A summary of consultation responses and a final Impact Assessment have been published alongside the Budget.

Welfare reform

Budget 2010 announces that from October 2011 the most expensive rents in the country will be excluded when calculating Housing Benefit rates for tenants in private rented accommodation. This will help ensure that Housing Benefit does not fund tenants to live in properties that would be unaffordable to other low-income households, strengthening work incentives and saving £125 million by 2014-15.

Housing

Budget 2010 announces a two-year stamp duty land tax relief for first-time buyers for residential property purchases up to £250,000 to help reduce the upfront transaction costs faced by this group. The relief would be equivalent to a reduction in the average deposit for first-time buyers of £1,500. In order to offset this relief and to sustain public finances in the longer term, Budget 2010 also announces the introduction of an additional five per cent rate of stamp duty land tax for residential property over £1 million from 2011-12.

Budget 2010 announces that the Standard Interest Rate used to calculate Support for Mortgage Interest (SMI) will be frozen at 6.08 per cent for a further six months.

Over 200,000 homeowners have benefited from the SMI rate freeze since it was announced in the 2008 Pre-Budget Report. The extension of the rate freeze will run until 31 December 2010, providing continued support to those facing financial difficulty and helping protect them against repossession.

A fair tax system

Offshore evasion

The Government today announces tough new penalties for individuals who fail to pay taxes due on offshore income or gains, with penalties of up to 200 per cent of tax for deliberate and concealed evasion. It is more difficult for HMRC to check an offshore tax position when there is limited or no scope to exchange information. Higher penalties for non-compliance will therefore be linked to the tax transparency of the jurisdiction in which the non-compliance arises. Where a jurisdiction agrees to share tax information automatically with the UK, these tougher penalties will not apply.

The Liechtenstein Disclosure Facility (LDF) was set up following an agreement between the UK and Liechtenstein in August 2009. The LDF, which runs until 31 March 2015, allows people with unpaid taxes linked to investments or assets in Liechtenstein to settle their tax liability, including interest and penalties. It is estimated that, over the lifetime of the LDF, this will bring in £940 million.

Inheritance tax

The 2009 Pre-Budget Report announced that the inheritance tax (IHT) allowance would be frozen at £325,000 in 2010-11. The Budget announces that the freeze at £ 325,000 will be extended until 2014-15. Even following the freeze, just 4 per cent of estates left at death are expected to pay IHT in 2014-15.

Alcohol duty

As announced at Budget 2008, alcohol duty rates on beer, wine and spirits will increase by two per cent above inflation on 29 March 2010. This will add 2 pence to the price of a pint of beer, 10 pence to the price of a bottle of wine, and 36 pence to the price of a bottle of spirits.
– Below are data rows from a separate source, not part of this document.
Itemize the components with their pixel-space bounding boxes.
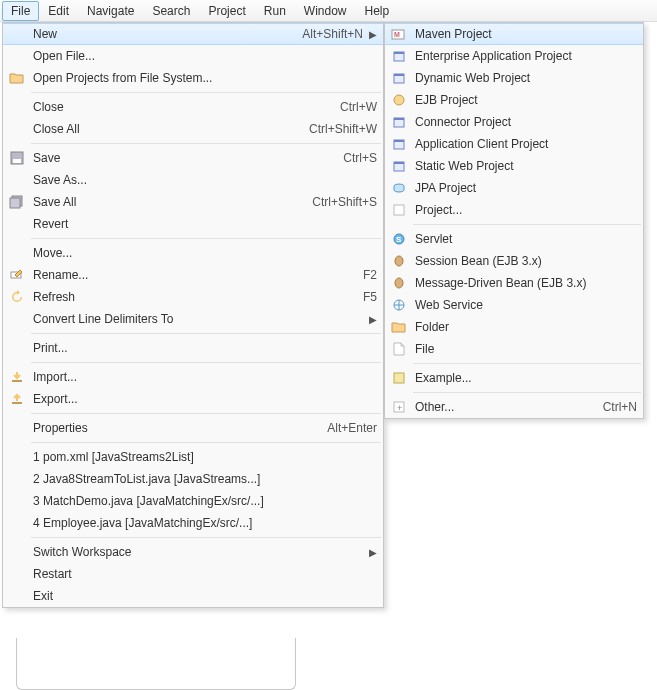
menu-item-label: JPA Project bbox=[415, 181, 637, 195]
menubar-project[interactable]: Project bbox=[199, 1, 254, 21]
new-submenu-item-other[interactable]: +Other...Ctrl+N bbox=[385, 396, 643, 418]
new-submenu-separator bbox=[413, 224, 641, 225]
blank-icon bbox=[7, 420, 27, 436]
menubar: File Edit Navigate Search Project Run Wi… bbox=[0, 0, 657, 22]
blank-icon bbox=[7, 493, 27, 509]
menu-item-label: Other... bbox=[415, 400, 593, 414]
menubar-run[interactable]: Run bbox=[255, 1, 295, 21]
example-icon bbox=[389, 370, 409, 386]
menu-item-label: Example... bbox=[415, 371, 637, 385]
file-menu-item-refresh[interactable]: RefreshF5 bbox=[3, 286, 383, 308]
file-menu-item-1-pom-xml-javastreams2list[interactable]: 1 pom.xml [JavaStreams2List] bbox=[3, 446, 383, 468]
menubar-edit[interactable]: Edit bbox=[39, 1, 78, 21]
file-menu-item-rename[interactable]: Rename...F2 bbox=[3, 264, 383, 286]
new-submenu-item-jpa-project[interactable]: JPA Project bbox=[385, 177, 643, 199]
menu-item-label: 1 pom.xml [JavaStreams2List] bbox=[33, 450, 377, 464]
new-submenu: MMaven ProjectEnterprise Application Pro… bbox=[384, 22, 644, 419]
menu-item-label: Refresh bbox=[33, 290, 353, 304]
webservice-icon bbox=[389, 297, 409, 313]
new-submenu-item-servlet[interactable]: SServlet bbox=[385, 228, 643, 250]
new-submenu-item-maven-project[interactable]: MMaven Project bbox=[385, 23, 643, 45]
export-icon bbox=[7, 391, 27, 407]
file-menu-item-open-projects-from-file-system[interactable]: Open Projects from File System... bbox=[3, 67, 383, 89]
file-menu-item-exit[interactable]: Exit bbox=[3, 585, 383, 607]
file-menu-item-new[interactable]: NewAlt+Shift+N▶ bbox=[3, 23, 383, 45]
maven-icon: M bbox=[389, 26, 409, 42]
menu-item-label: New bbox=[33, 27, 292, 41]
new-submenu-item-enterprise-application-project[interactable]: Enterprise Application Project bbox=[385, 45, 643, 67]
file-menu-item-save[interactable]: SaveCtrl+S bbox=[3, 147, 383, 169]
menubar-help[interactable]: Help bbox=[356, 1, 399, 21]
new-submenu-item-static-web-project[interactable]: Static Web Project bbox=[385, 155, 643, 177]
svg-point-18 bbox=[394, 95, 404, 105]
menu-item-label: Servlet bbox=[415, 232, 637, 246]
file-menu-item-save-as[interactable]: Save As... bbox=[3, 169, 383, 191]
blank-icon bbox=[7, 311, 27, 327]
file-menu-item-close[interactable]: CloseCtrl+W bbox=[3, 96, 383, 118]
menu-item-label: Enterprise Application Project bbox=[415, 49, 637, 63]
file-menu-item-restart[interactable]: Restart bbox=[3, 563, 383, 585]
bottom-panel bbox=[16, 638, 296, 690]
bean-icon bbox=[389, 275, 409, 291]
menu-item-label: Properties bbox=[33, 421, 317, 435]
menu-item-label: Print... bbox=[33, 341, 377, 355]
project-icon bbox=[389, 70, 409, 86]
file-menu-item-open-file[interactable]: Open File... bbox=[3, 45, 383, 67]
generic-icon bbox=[389, 202, 409, 218]
svg-rect-26 bbox=[394, 205, 404, 215]
svg-rect-10 bbox=[10, 198, 20, 208]
file-menu-item-convert-line-delimiters-to[interactable]: Convert Line Delimiters To▶ bbox=[3, 308, 383, 330]
menubar-search[interactable]: Search bbox=[143, 1, 199, 21]
new-submenu-item-example[interactable]: Example... bbox=[385, 367, 643, 389]
blank-icon bbox=[7, 515, 27, 531]
file-menu-item-move[interactable]: Move... bbox=[3, 242, 383, 264]
menu-item-label: Static Web Project bbox=[415, 159, 637, 173]
saveall-icon bbox=[7, 194, 27, 210]
new-submenu-item-folder[interactable]: Folder bbox=[385, 316, 643, 338]
menu-item-label: Close bbox=[33, 100, 330, 114]
svg-point-29 bbox=[395, 256, 403, 266]
file-menu-item-import[interactable]: Import... bbox=[3, 366, 383, 388]
file-menu-item-3-matchdemo-java-javamatchingex-src[interactable]: 3 MatchDemo.java [JavaMatchingEx/src/...… bbox=[3, 490, 383, 512]
new-submenu-item-message-driven-bean-ejb-3-x[interactable]: Message-Driven Bean (EJB 3.x) bbox=[385, 272, 643, 294]
menu-item-label: File bbox=[415, 342, 637, 356]
new-submenu-item-ejb-project[interactable]: EJB Project bbox=[385, 89, 643, 111]
new-submenu-item-application-client-project[interactable]: Application Client Project bbox=[385, 133, 643, 155]
file-menu-item-close-all[interactable]: Close AllCtrl+Shift+W bbox=[3, 118, 383, 140]
menubar-navigate[interactable]: Navigate bbox=[78, 1, 143, 21]
svg-rect-8 bbox=[13, 159, 21, 163]
menubar-file[interactable]: File bbox=[2, 1, 39, 21]
submenu-arrow-icon: ▶ bbox=[363, 547, 377, 558]
file-menu-item-revert[interactable]: Revert bbox=[3, 213, 383, 235]
menu-item-label: Export... bbox=[33, 392, 377, 406]
file-menu-item-2-java8streamtolist-java-javastreams[interactable]: 2 Java8StreamToList.java [JavaStreams...… bbox=[3, 468, 383, 490]
project-icon bbox=[389, 114, 409, 130]
file-menu-separator bbox=[31, 362, 381, 363]
file-menu-item-properties[interactable]: PropertiesAlt+Enter bbox=[3, 417, 383, 439]
menu-item-label: Message-Driven Bean (EJB 3.x) bbox=[415, 276, 637, 290]
blank-icon bbox=[7, 566, 27, 582]
file-menu-item-print[interactable]: Print... bbox=[3, 337, 383, 359]
file-menu-item-switch-workspace[interactable]: Switch Workspace▶ bbox=[3, 541, 383, 563]
new-submenu-item-connector-project[interactable]: Connector Project bbox=[385, 111, 643, 133]
new-submenu-item-session-bean-ejb-3-x[interactable]: Session Bean (EJB 3.x) bbox=[385, 250, 643, 272]
jpa-icon bbox=[389, 180, 409, 196]
menu-item-label: Save bbox=[33, 151, 333, 165]
file-menu-item-save-all[interactable]: Save AllCtrl+Shift+S bbox=[3, 191, 383, 213]
import-icon bbox=[7, 369, 27, 385]
new-submenu-item-project[interactable]: Project... bbox=[385, 199, 643, 221]
menu-item-shortcut: F2 bbox=[353, 268, 377, 282]
project-icon bbox=[389, 136, 409, 152]
refresh-icon bbox=[7, 289, 27, 305]
new-submenu-item-file[interactable]: File bbox=[385, 338, 643, 360]
new-submenu-item-web-service[interactable]: Web Service bbox=[385, 294, 643, 316]
file-menu-item-4-employee-java-javamatchingex-src[interactable]: 4 Employee.java [JavaMatchingEx/src/...] bbox=[3, 512, 383, 534]
file-menu-item-export[interactable]: Export... bbox=[3, 388, 383, 410]
bean-icon bbox=[389, 253, 409, 269]
menu-item-shortcut: Ctrl+N bbox=[593, 400, 637, 414]
menubar-window[interactable]: Window bbox=[295, 1, 356, 21]
new-submenu-item-dynamic-web-project[interactable]: Dynamic Web Project bbox=[385, 67, 643, 89]
menu-item-label: Maven Project bbox=[415, 27, 637, 41]
file-menu-separator bbox=[31, 537, 381, 538]
menu-item-label: 2 Java8StreamToList.java [JavaStreams...… bbox=[33, 472, 377, 486]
Cider duty rates will be increased by 10 per cent above inflation on 29 March 2010 to bring them more into line with the duty rates on other alcohol products. From 1 September 2010, the technical definition of cider will be changed to ensure products that more closely resemble made- wines are taxed appropriately.

In addition, alcohol duty rates on all products will increase by two per cent above inflation for a further two years until 2014-15.

Tobacco duty

On 24 March 2010 tobacco duty rates will increase by 1 per cent above inflation. This will add 15 pence to the price of a packet of cigarettes.
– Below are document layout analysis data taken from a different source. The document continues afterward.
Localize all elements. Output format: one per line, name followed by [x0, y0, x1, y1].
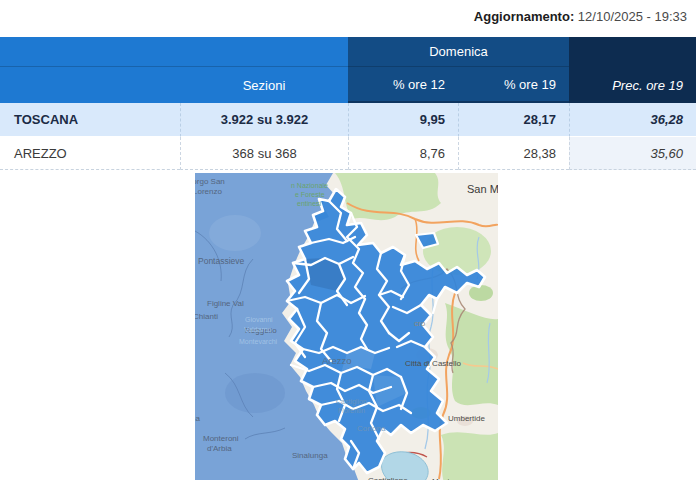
label-citta-di-castello: Città di Castello — [405, 359, 462, 368]
row-toscana-ore19: 28,17 — [458, 103, 569, 137]
label-castiglione: Castiglione — [368, 476, 408, 480]
label-san-marino: San M — [467, 183, 498, 195]
label-na: na — [195, 414, 200, 423]
header-spacer-left — [0, 37, 348, 67]
row-arezzo-prec: 35,60 — [569, 137, 696, 170]
header-prec-ore19: Prec. ore 19 — [569, 67, 696, 103]
page: Aggiornamento: 12/10/2025 - 19:33 Domeni… — [0, 0, 696, 480]
row-toscana-ore12: 9,95 — [348, 103, 458, 137]
label-valdarno: Valdarno — [244, 326, 272, 333]
svg-text:Lorenzo: Lorenzo — [195, 187, 222, 196]
affluenza-map[interactable]: Borgo San Lorenzo Pontassieve Reggello F… — [195, 173, 498, 480]
row-arezzo-name[interactable]: AREZZO — [0, 137, 180, 170]
label-borgo-san-lorenzo: Borgo San — [195, 177, 225, 186]
label-sinalunga: Sinalunga — [292, 451, 328, 460]
label-pontassieve: Pontassieve — [198, 256, 245, 266]
svg-text:entinesi: entinesi — [297, 200, 322, 207]
header-sezioni: Sezioni — [180, 67, 348, 103]
row-arezzo-ore19: 28,38 — [458, 137, 569, 170]
label-chianti: Chianti — [195, 312, 218, 321]
svg-text:e Foreste: e Foreste — [295, 191, 325, 198]
row-toscana-prec: 36,28 — [569, 103, 696, 137]
update-label: Aggiornamento: — [474, 9, 574, 24]
svg-text:Giovanni: Giovanni — [245, 316, 273, 323]
affluenza-table: Domenica Sezioni % ore 12 % ore 19 Prec.… — [0, 37, 696, 170]
label-arezzo: Arezzo — [322, 355, 352, 366]
header-spacer-prec — [569, 37, 696, 67]
label-montevarchi: Montevarchi — [239, 338, 278, 345]
label-cortona: Cortona — [357, 424, 386, 433]
header-group-domenica: Domenica — [348, 37, 569, 67]
header-ore12: % ore 12 — [348, 67, 458, 103]
header-name-spacer — [0, 67, 180, 103]
row-toscana-sezioni: 3.922 su 3.922 — [180, 103, 348, 137]
label-castiglion-fiorentino: Castiglion — [336, 398, 367, 406]
svg-text:n Nazionale: n Nazionale — [291, 182, 328, 189]
update-value: 12/10/2025 - 19:33 — [578, 9, 687, 24]
header-ore19: % ore 19 — [458, 67, 569, 103]
row-toscana-name[interactable]: TOSCANA — [0, 103, 180, 137]
row-arezzo-sezioni: 368 su 368 — [180, 137, 348, 170]
svg-text:Fiorentin: Fiorentin — [338, 407, 365, 414]
update-status: Aggiornamento: 12/10/2025 - 19:33 — [474, 9, 687, 24]
label-monteroni: Monteroni — [203, 434, 239, 443]
row-arezzo-ore12: 8,76 — [348, 137, 458, 170]
label-figline: Figline Val — [207, 299, 244, 308]
label-umbertide: Umbertide — [448, 414, 485, 423]
label-sansepolcro: cro — [414, 319, 426, 328]
svg-text:d'Arbia: d'Arbia — [207, 444, 232, 453]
Budget 2010 also announces that tobacco duty rates will increase by two per cent above inflation each subsequent year to 2014-15.

Protecting Public Services

The Government's short-term priority, as Britain emerges from recession, is to foster economic recovery whilst continuing to provide targeted support to those families and businesses that need it most. Budget 2010 announces new measures to stimulate economic growth, including a £270 million university Modernisation Fund to finance 20,000 additional student places and £450 million to extend to March 2012 the guarantee of a job, training or work placement for every 18 to 24 year old who has been claiming Jobseeker's Allowance for six months. Budget 2010 also announces that pensioner households will receive an extra payment alongside the Winter Fuel Payment later this year. For the medium term, Budget 2010 sets out further details on the Government's plans to protect key public service priorities whilst meeting its commitment to halve public sector net borrowing over the next four years. Planned levels of overall spending in 2010- 11 will continue to rise, supporting the economy through recovery, but from 2011-12 spending growth will be slower.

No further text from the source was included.